Dopo una prima, rocambolesca fuga da quello che un tempo era il molo della città, ci ritroviamo ai bastioni del mondo. Una sorta di hub per i vari livelli, nel quale lentamente costruiamo una base con il potere dei cristalli recuperati. Da qui possiamo aggiornare le nostre armi, anch'esse recuperate lungo la strada, e attivare particolari bonus attraverso delle strutture dedicate.

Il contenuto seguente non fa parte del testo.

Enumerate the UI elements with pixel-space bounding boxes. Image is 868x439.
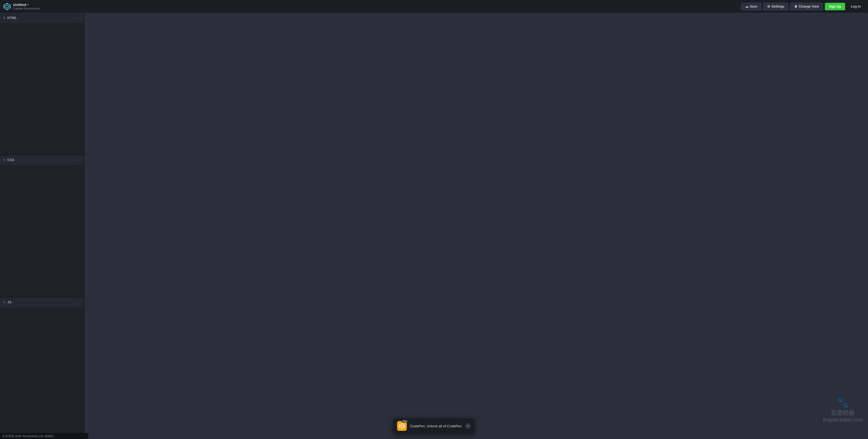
html-editor-section: ⚙ HTML ⌄: [0, 13, 84, 155]
changeview-label: Change View: [799, 5, 819, 8]
svg-marker-1: [5, 5, 9, 8]
title-dropdown-arrow: ▾: [27, 3, 29, 6]
signup-label: Sign Up: [829, 5, 841, 8]
toast-pro-logo: [397, 421, 407, 431]
toast: PRO CodePen: Unlock all of CodePen ✕: [393, 418, 475, 434]
watermark-line1: 百度经验: [823, 409, 863, 417]
js-header-left: ⚙ JS: [3, 301, 12, 304]
svg-marker-9: [401, 425, 403, 427]
watermark: 🐾 百度经验 jingyan.baidu.com: [823, 396, 863, 423]
css-gear-icon[interactable]: ⚙: [3, 158, 6, 162]
css-editor-title: CSS: [7, 158, 14, 162]
css-editor-body[interactable]: [0, 165, 84, 296]
js-chevron-icon: ⌄: [79, 301, 81, 304]
app-header: Untitled ▾ Captain Anonymous ☁ Save ⚙ Se…: [0, 0, 868, 13]
html-chevron-icon: ⌄: [79, 16, 81, 20]
watermark-paw-icon: 🐾: [823, 396, 863, 409]
html-gear-icon[interactable]: ⚙: [3, 16, 6, 20]
toast-logo-wrap: PRO: [397, 421, 407, 431]
toast-close-button[interactable]: ✕: [465, 423, 471, 429]
html-editor-header[interactable]: ⚙ HTML ⌄: [0, 13, 84, 23]
html-editor-body[interactable]: [0, 23, 84, 155]
js-editor-body[interactable]: [0, 307, 84, 439]
css-editor-header[interactable]: ⚙ CSS ⌄: [0, 155, 84, 165]
monitor-icon: 🖥: [794, 5, 797, 8]
logo-area: Untitled ▾ Captain Anonymous: [3, 3, 58, 10]
change-view-button[interactable]: 🖥 Change View: [790, 3, 823, 10]
html-header-left: ⚙ HTML: [3, 16, 17, 20]
watermark-line2: jingyan.baidu.com: [823, 417, 863, 423]
js-gear-icon[interactable]: ⚙: [3, 301, 6, 304]
editor-panel: ⚙ HTML ⌄ ⚙ CSS ⌄ ⚙ JS: [0, 13, 84, 439]
settings-button[interactable]: ⚙ Settings: [763, 3, 788, 10]
close-icon: ✕: [467, 424, 469, 428]
js-editor-title: JS: [7, 301, 12, 304]
settings-gear-icon: ⚙: [767, 5, 770, 8]
pro-badge: PRO: [402, 420, 408, 422]
toast-container: PRO CodePen: Unlock all of CodePen ✕: [393, 418, 475, 434]
js-editor-section: ⚙ JS ⌄: [0, 297, 84, 439]
js-editor-header[interactable]: ⚙ JS ⌄: [0, 297, 84, 307]
pen-title: Untitled ▾: [13, 3, 40, 7]
preview-panel: 🐾 百度经验 jingyan.baidu.com: [84, 13, 868, 439]
save-label: Save: [750, 5, 757, 8]
html-editor-title: HTML: [7, 16, 17, 20]
save-button[interactable]: ☁ Save: [741, 3, 762, 10]
header-actions: ☁ Save ⚙ Settings 🖥 Change View Sign Up …: [741, 3, 865, 10]
status-bar-text: 正在等待 static.filestackapi.com 的响应...: [2, 434, 56, 438]
css-chevron-icon: ⌄: [79, 158, 81, 162]
css-header-left: ⚙ CSS: [3, 158, 14, 162]
cloud-icon: ☁: [745, 5, 748, 8]
login-button[interactable]: Log In: [847, 3, 865, 10]
status-bar: 正在等待 static.filestackapi.com 的响应...: [0, 433, 88, 439]
login-label: Log In: [851, 5, 861, 8]
css-editor-section: ⚙ CSS ⌄: [0, 155, 84, 297]
toast-text: CodePen: Unlock all of CodePen: [410, 424, 462, 428]
signup-button[interactable]: Sign Up: [825, 3, 845, 10]
pen-author: Captain Anonymous: [13, 7, 40, 10]
settings-label: Settings: [772, 5, 784, 8]
codepen-logo-icon: [3, 3, 11, 10]
main-layout: ⚙ HTML ⌄ ⚙ CSS ⌄ ⚙ JS: [0, 13, 868, 439]
title-group: Untitled ▾ Captain Anonymous: [13, 3, 40, 10]
pen-title-text: Untitled: [13, 3, 26, 7]
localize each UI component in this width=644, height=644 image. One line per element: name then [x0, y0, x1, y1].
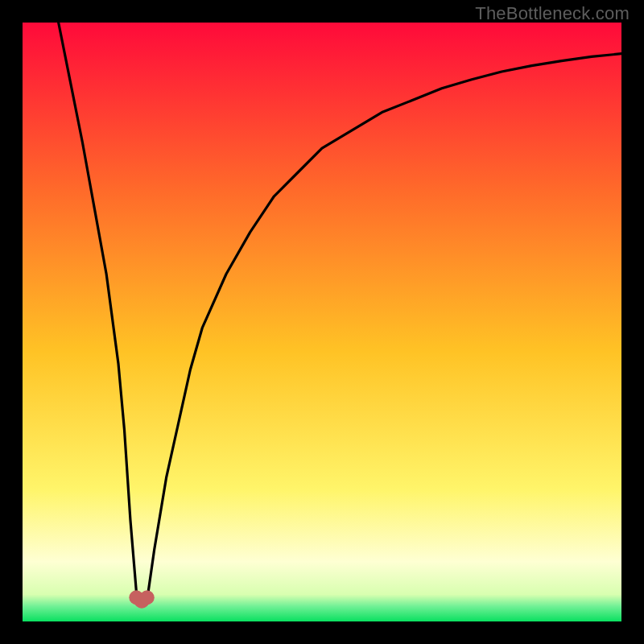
plot-frame	[23, 23, 621, 621]
min-marker-right	[140, 590, 155, 605]
watermark-text: TheBottleneck.com	[475, 3, 630, 24]
chart-svg	[23, 23, 621, 621]
chart-root: TheBottleneck.com	[0, 0, 644, 644]
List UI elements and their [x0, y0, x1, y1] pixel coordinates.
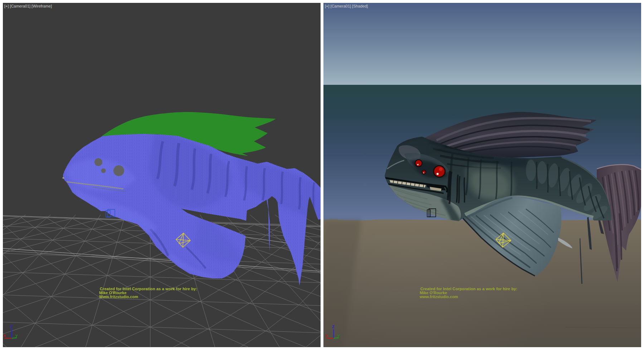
svg-text:Www.fritzstudio.com: Www.fritzstudio.com — [99, 295, 138, 299]
svg-text:y: y — [337, 333, 340, 337]
svg-text:[+] [Camera01] [Wireframe]: [+] [Camera01] [Wireframe] — [4, 4, 52, 8]
svg-text:www.fritzstudio.com: www.fritzstudio.com — [419, 295, 458, 299]
svg-text:y: y — [15, 333, 18, 337]
svg-text:X: X — [3, 334, 6, 338]
svg-text:[+] [Camera01] [Shaded]: [+] [Camera01] [Shaded] — [325, 4, 368, 8]
svg-text:X: X — [325, 334, 328, 338]
svg-text:Z: Z — [10, 325, 13, 329]
svg-text:Z: Z — [332, 325, 335, 329]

Bastion vede infatti la combinazione di classiche dinamiche hack and slash (con la possibilità di attaccare con due diverse armi, più un attacco speciale e un tasto per parare) ad alcune dinamiche RPG. Il leveling procede molto più lentamente di tante altre produzioni dello stesso genere, e c'è parecchio da fare prima di poter mettere in tavola tutte le carte.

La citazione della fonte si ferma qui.